A primeira clínica médica da rede Dr. Consulta foi inaugurada na comunidade de Heliópolis, em 2011. “É um dos lugares mais difíceis de fazer o negócio dar certo, porque as pessoas têm muitos problemas de saúde e pouco dinheiro. Se desse certo lá, daria certo em toda a cidade de São Paulo. E se desse certo em São Paulo, daria certo no Brasil”, contou o cofundador Thomaz Srougi.
“Só depois que a gente viu que estava no caminho certo – que estava construindo algo escalável, replicável e que médicos e pacientes amavam –, a gente montou um time enxuto, mas excelente. A hipótese foi validada. (…) Investimos pouco no começo do negócio porque a gente via o Dr. Consulta mais como um experimento científico.”

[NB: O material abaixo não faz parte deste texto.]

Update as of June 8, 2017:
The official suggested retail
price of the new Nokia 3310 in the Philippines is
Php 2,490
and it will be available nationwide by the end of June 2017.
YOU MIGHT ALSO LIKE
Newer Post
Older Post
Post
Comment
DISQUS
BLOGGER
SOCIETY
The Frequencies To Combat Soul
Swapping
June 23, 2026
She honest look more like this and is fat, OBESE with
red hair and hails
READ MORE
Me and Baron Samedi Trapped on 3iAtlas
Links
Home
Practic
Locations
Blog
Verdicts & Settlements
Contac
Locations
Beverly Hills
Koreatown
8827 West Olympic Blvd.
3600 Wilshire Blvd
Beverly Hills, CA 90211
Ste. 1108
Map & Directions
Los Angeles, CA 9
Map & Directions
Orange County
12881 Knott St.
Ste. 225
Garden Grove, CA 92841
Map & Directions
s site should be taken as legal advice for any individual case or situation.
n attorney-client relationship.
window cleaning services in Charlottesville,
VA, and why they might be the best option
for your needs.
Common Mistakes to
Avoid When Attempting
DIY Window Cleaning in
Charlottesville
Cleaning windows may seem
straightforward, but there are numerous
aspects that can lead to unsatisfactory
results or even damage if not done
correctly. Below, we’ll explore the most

Eduardo L’Hotellier, fundador do marketplace de serviços GetNinjas, contou que a primeira versão da plataforma foi feita com um desenvolvedor indiano terceirizado e duas semanas de trabalho intenso. “Encurtamos o trabalho para testar as águas. Foi importante termos colocados algo no ar com pouco esforço, só para provar que o mercado existia.”
Além da importância de ter esse primeiro protótipo, L’Hotellier também destacou a necessidade de conversar com os consumidores para validá-lo. “Quando colocamos nossa solução para rodar, não estava funcionando. Até que contratamos um profissional para fazer uma reforma no nosso escritório e fomos conversar com ele. Vimos que muitas das coisas que estávamos fazendo não tinham sentido. E aí aprendemos uma lição básica, que é: escute do que seu usuário precisa antes de começar a executar. (…) Muitos empreendedores iniciantes dedicam horas aos seus arquivos de Excel, mas poucas horas para conversar com o cliente. E essa régua precisa ser invertida, especialmente no começo.”
Como Ries afirmou em seu livro, o Lean Startup não é usado apenas por startups atualmente. Empresas estabelecidas ou mais tradicionais também podem aplicar essa metodologia ao testar novas áreas de atuação. Foi o caso da Stefanini.
Fundada em 1987, a empresa brasileira fornece serviços de tecnologia da informação para 40 países e faturou R$ 5 bilhões em 2021. Sua expansão internacional começou na Argentina, em 1995. “A sede na Argentina era uma unidade pequena e que investimos pouco. Fazer MVPs é o nosso estilo, e o do modelo digital como um todo. Você testa, vê se funciona e só depois investe mais”, contou Marco Stefanini, fundador e CEO da companhia.
A Stefanini acelerou sua expansão internacional a partir dos anos 2000, começando por América Latina e Estados Unidos. Cerca de 50% do faturamento da Stefanini está fora do Brasil.